McConnell, de 78 años, es un gato viejo, dispuesto a cambiar de chaqueta cuando haga falta. Pero es también un político prácticamente amortizado, después de que la victoria demócrata en las elecciones senatoriales parciales de Georgia haya arrebatado a los republicanos el control de la Cámara alta.

El hombre al que hay que prestar atención es Ted Cruz, el senador de Texas que ha liderado desde el Congreso la contestación a los resultados electorales y ha orquestado las maniobras que buscaban obstaculizar la certificación oficial de la victoria de Biden y deslegitimar su presidencia alimentando las acusaciones de fraude.

Cruz es el cabecilla de un nutrido grupo de republicanos dispuestos a seguir la estrategia destructora de Trump sin miramientos. En la madrugada de ayer, una vez desalojado el Capitolio y devuelta la tranquilidad a las calles de Washington, la Cámara de Representantes y el Senado votaron la validación de Biden y rechazaron las objeciones a los resultados de Arizona y Pensilvania. Pero la contestación no fue menor. Algunos congresistas cambiaron su voto a la vista de la gravedad de la situación. Pero 145 republicanos (138 representantes y 7 senadores) se encastillaron en la denuncia del supuesto fraude. ¡Nada menos que 145! El Great Old Party está gangrenado hasta el tuétano.

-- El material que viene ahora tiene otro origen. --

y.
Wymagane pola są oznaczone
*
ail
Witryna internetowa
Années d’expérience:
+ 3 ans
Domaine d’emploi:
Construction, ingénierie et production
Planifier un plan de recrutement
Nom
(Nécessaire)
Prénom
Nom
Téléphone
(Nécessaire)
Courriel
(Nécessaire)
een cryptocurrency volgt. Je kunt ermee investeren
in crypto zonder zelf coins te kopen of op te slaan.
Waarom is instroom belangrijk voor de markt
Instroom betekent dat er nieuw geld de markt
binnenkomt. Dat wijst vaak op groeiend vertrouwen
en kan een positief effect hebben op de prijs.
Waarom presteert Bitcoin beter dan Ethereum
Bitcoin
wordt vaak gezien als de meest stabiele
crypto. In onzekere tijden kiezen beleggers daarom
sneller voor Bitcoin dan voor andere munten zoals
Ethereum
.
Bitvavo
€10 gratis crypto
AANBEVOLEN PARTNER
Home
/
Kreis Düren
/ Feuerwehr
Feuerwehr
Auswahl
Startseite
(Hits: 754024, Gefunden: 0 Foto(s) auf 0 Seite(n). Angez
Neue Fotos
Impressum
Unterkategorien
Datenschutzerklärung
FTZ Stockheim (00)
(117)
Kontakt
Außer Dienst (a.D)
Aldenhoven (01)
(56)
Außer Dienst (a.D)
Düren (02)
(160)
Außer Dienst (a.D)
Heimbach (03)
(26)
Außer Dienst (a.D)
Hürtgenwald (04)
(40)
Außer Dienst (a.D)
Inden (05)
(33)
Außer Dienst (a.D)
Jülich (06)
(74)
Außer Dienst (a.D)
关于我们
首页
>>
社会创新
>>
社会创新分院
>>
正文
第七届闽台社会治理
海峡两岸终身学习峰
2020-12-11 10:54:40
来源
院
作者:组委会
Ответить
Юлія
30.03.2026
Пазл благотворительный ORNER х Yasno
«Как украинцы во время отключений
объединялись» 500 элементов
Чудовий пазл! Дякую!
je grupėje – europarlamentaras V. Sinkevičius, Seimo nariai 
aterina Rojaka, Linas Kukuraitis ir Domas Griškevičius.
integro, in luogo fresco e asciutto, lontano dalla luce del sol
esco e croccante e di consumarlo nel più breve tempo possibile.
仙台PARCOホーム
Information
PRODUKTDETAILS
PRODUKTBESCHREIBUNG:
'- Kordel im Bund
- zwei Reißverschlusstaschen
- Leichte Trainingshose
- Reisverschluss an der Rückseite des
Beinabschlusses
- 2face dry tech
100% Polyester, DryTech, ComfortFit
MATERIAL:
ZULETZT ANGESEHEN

La trayectoria de Ted Cruz –ex candidato a las elecciones presidenciales en las primarias del 2016, en las que se enfrentó a Trump– es ilustrativa de la deriva del partido republicano. Nacido hace 50 años en Canadá, de padre cubano y madre estadounidense, el senador de Texas ha estado siempre situado en el ala más derechista de la formación. Anti aborto, anti matrimonio homosexual, pro armas, furibundo anti Obama… es un jurista reconocido que participó en la acusación contra Bill Clinton por el caso Lewinsky en 1998 y en el equipo de George W. Bush que disputó en el Supremo los polémicos resultados electorales en Florida que hurtaron la presidencia a Al Gore en el 2000.

En el 2016 fue uno de los aspirantes republicanos que más guerra dio a Donald Trump en la disputa por la nominación como candidato a la Casa Blanca. De hecho, ganó en nueve estados y fue el segundo en la obtención de delegados para la convención republicana.

Cruz, que pasaba por ser un conservador serio frente a un candidato tarambana, tuvo gruesos cruces de insultos con el futuro presidente. Mientras Trump le llamaba “Ted el mentiroso” o “pequeño bebé”, sugería que su progenitor tuvo algo que ver con el asesinato de Kennedy (“Su padre estuvo con Lee Harvey Oswald antes de que le disparara”) y le amenazaba con hablar sobre su esposa, Cruz le respondía llamándole “cobarde llorón”, “mentiroso patológico”, “hombre completamente amoral” y “un narcisista a un nivel que no creo que este país haya visto nunca”.

Cuatro años después,  Ted Cruz es el más trumpista entre los trumpistas. Su transmutación ha sido la del partido republicano, abocado ahora a una guerra entre sus dos almas. Ayer, tras la accidentada sesión del Congreso, Cruz defendió haber “hecho lo correcto”. Toda una declaración de intenciones.